Adding to their frustration, the federal government has yanked funding for a state health department program that provided counseling and other services to flood survivors. The program, Louisiana Spirit, officially shut down Friday, said program coordinator Nicole Coarsey.
Yet while there is now one fewer resource available to those in need, experts predict that the demand for mental health type services will continue to rise in the next year now that people are transitioning away from short-term survival mode and adjusting to the new normal.
“We haven’t seen the spike. We haven’t seen the epicenter,” said Aaron Blackledge, executive director of the local non-profit Crisis Intervention Center.
He says there’s a huge demand for services looming.
“Unfortunately, organizations like ours don’t have the resources to help,” Blackledge said. “I haven’t seen anything like it since Katrina. It’s a tragedy.”
Already, one hospital is reporting a rise in psychiatric admissions.
Dr. Kenny Cole with Baton Rouge General Medical Center said 1,498 people checked into that hospital’s emergency room between August 13 of 2016 and August 13 of this year with a primary complaint that was mental health related — a 14 percent increase over the previous year.
“I think the number is probably much bigger than that,” Cole said.

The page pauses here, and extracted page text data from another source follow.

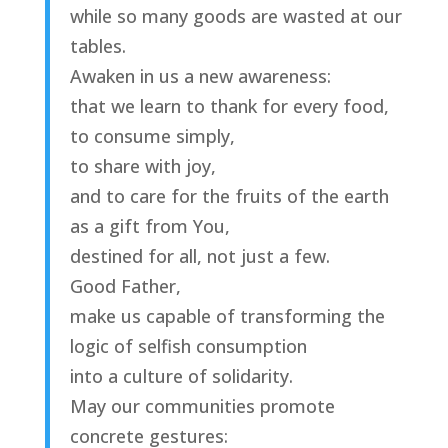
while so many goods are wasted at our
tables.
Awaken in us a new awareness:
that we learn to thank for every food,
to consume simply,
to share with joy,
and to care for the fruits of the earth
as a gift from You,
destined for all, not just a few.
Good Father,
make us capable of transforming the
logic of selfish consumption
into a culture of solidarity.
May our communities promote
concrete gestures: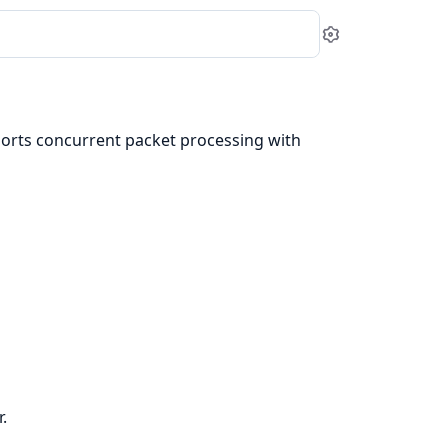
Settings
rts concurrent packet processing with
.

The reason, he said, is that in some people come in complaining of physical symptoms like insomnia or chest pain when the underlying problem might actually be depression or anxiety.
Although there’s ample evidence that links conditions like anxiety, depression and post-traumatic stress disorder both to environmental stressors and genetic factors, there’s still a persistent and “arbitrary” stigma against people struggling with mental illness, Cole continued.
And stress also suppresses a body’s immune system, the doctor said. For example, Baton Rouge General surveyed its staff and found that about 37 percent of those who had flooded reported an increased need for prescription medication since the storm.
Physical and mental health “are very much intertwined. They very much affect each other. … It’s really just health,” Cole said.
Theoretically, anyone can eventually reach a point at which they begin to have difficulty coping with trauma and stress. People just reach the threshold at different times explained local psychologist Donald Hoppe.
Anxiety and depression can occur when the body’s self-preservation instincts react out of proportion to stress, he said.
Richard Bryant of the University of New South Wales, an expert on Post Traumatic Stress Disorder, said one way to understand PTSD is to think of a mouse in a cage with a light.
If a researcher turns on the light and shocks the mouse, then eventually it will come to fear the light and exhibit symptoms like an increased heart rate and release of stress hormones when the light is switched on. If the researcher continually turns on the light without shocking the mouse, a healthy animal will come to lose its fear, but some will continue to have a fearful reaction, Bryant wrote in a presentation to the Dart Center, a Columbia University agency that provides information on trauma to journalists.
Human psychology is more complex, Hoppe said, and some of it is biological. Violence, strong or weak relationships and other factors during a child’s development can also play a role, he said.
His clients are particularly concerned about the effect the flood has had on their children. He said he’s heard a lot of worry about kids who are now fearful of thunder storms.
At Our Lady of the Lake, the number of adult psychiatric admissions actually went down slightly last fiscal year, said behavioral and mental health executive director Denise Dugas. However, the intake of adolescents — those between 12 and 17 years old — went up from 341 to 548.
While the Lake can provide acute care for a few days to help a patient in crisis or who needs to detoxify, “there’s a lack of the continuum of care that’s needed in this community.”